Upsert Other non-sklearn Model Objects

#1

Can you upsert other non-sklearn Model Objects such as statsmodel, glmnet-python, h2o in the Data Science Notebook? If not, is there interest in developing that functionality?

In some situations where there is a lot of variance with the data (just by nature), a lower variance generalized linear model could outperform these highly flexible models in production. Sci-kit learn doesn’t have the full glmnet implemented in the package yet, although there is an open issue discussion to get it in there.

0 Likes

#2

@AlexXuConEd We recently needed to use the statsmodels module (specifically statsmodels.tsa), and were able to add that by defining the right runtime in package.json as follows:

{
  "name": "statsmodels",
  "description": "Statistical Model ARIMA",
  "author": "Adrien Bos",
  "dependencies": ["standardDependencies"],
  "runtimes": {
    "py-statsmodels": {
      "language": "Python",
      "runtime": "CPython",
      "modules": {
        "conda.numpy": "=1.12",
        "conda.statsmodels": "=0.9.0",
        "conda.dill": "=0.2.8",
        "conda.pandas": "=0.20.3"
      },
      "repositories": [
        "conda-forge"
      ]
    }
  }
}

and the necessary types and methods. For instance you can define the pipe type as follows, with the corresponding methods and new fields (if applicable):

entity type StatsModelsTsaPipe extends MLLeafPipe<Dataset, Dataset> mixes PythonMLHelper type key 'SMT' {

   @py(env='statsmodels')
  train: ~

   @py(env='statsmodels')
  process: ~

   /**
   * Overrides the field in {@link MLLeafPipe}, giving a more specific type.
   */
  technique: !StatsModelsTsaTechnique
}

Then you need to define the implementation of train, process, and other helper functions if needed, in a StatsModelsTsaPipe.py file.

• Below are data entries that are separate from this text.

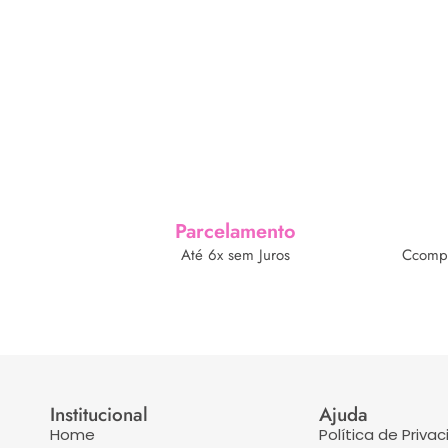
Parcelamento
Até 6x sem Juros
Ccompr
Institucional
Ajuda
Home
Política de Priva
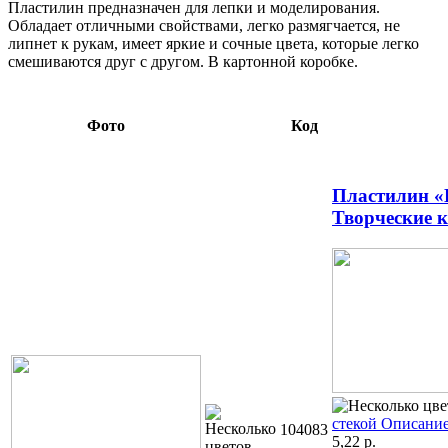
Пластилин предназначен для лепки и моделирования.
Обладает отличными свойствами, легко размягчается, не
липнет к рукам, имеет яркие и сочные цвета, которые легко
смешиваются друг с другом. В картонной коробке.
Фото
Код
Пластилин «
Творческие 
стекой
Описание
104083
5,22
р.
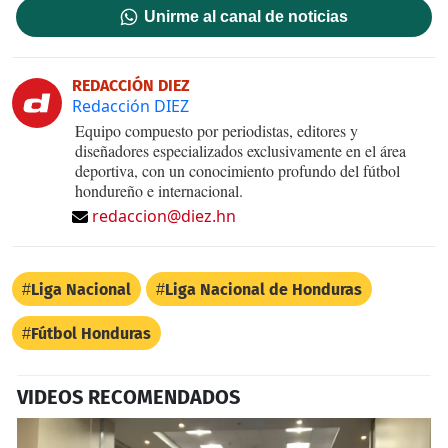
Unirme al canal de noticias
REDACCIÓN DIEZ
Redacción DIEZ
Equipo compuesto por periodistas, editores y
diseñadores especializados exclusivamente en el área
deportiva, con un conocimiento profundo del fútbol
hondureño e internacional.
redaccion@diez.hn
Liga Nacional
Liga Nacional de Honduras
Fútbol Honduras
VIDEOS RECOMENDADOS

I am linking @adrienbos who worked on this for further questions you might have. Hope this helps.

2 Likes

#3

Thank you for your informative response.

Can we generalize the method described above to other non-sklearn packages to fit into the pipe type? We would just have to define the implementation of train and process

0 Likes

#4

That is correct. The “MLPipe” is a generic solution to the using any libraries as a step in a ML Pipeline.

3 Likes